Your goal: Copy every line of the data below exactly as given, except for the pictures.

Stored data:
:::::

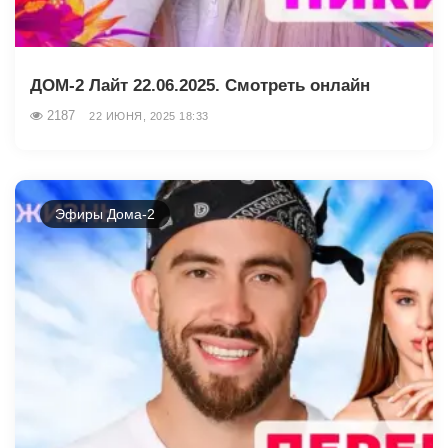
ДОМ-2 Лайт 22.06.2025. Смотреть онлайн
2187
22 ИЮНЯ, 2025 18:33
Эфиры Дома-2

:::::

Answer section:
ДОМ-2 Лайт 22.06.2025. Смотреть онлайн
2187
22 ИЮНЯ, 2025 18:33
Эфиры Дома-2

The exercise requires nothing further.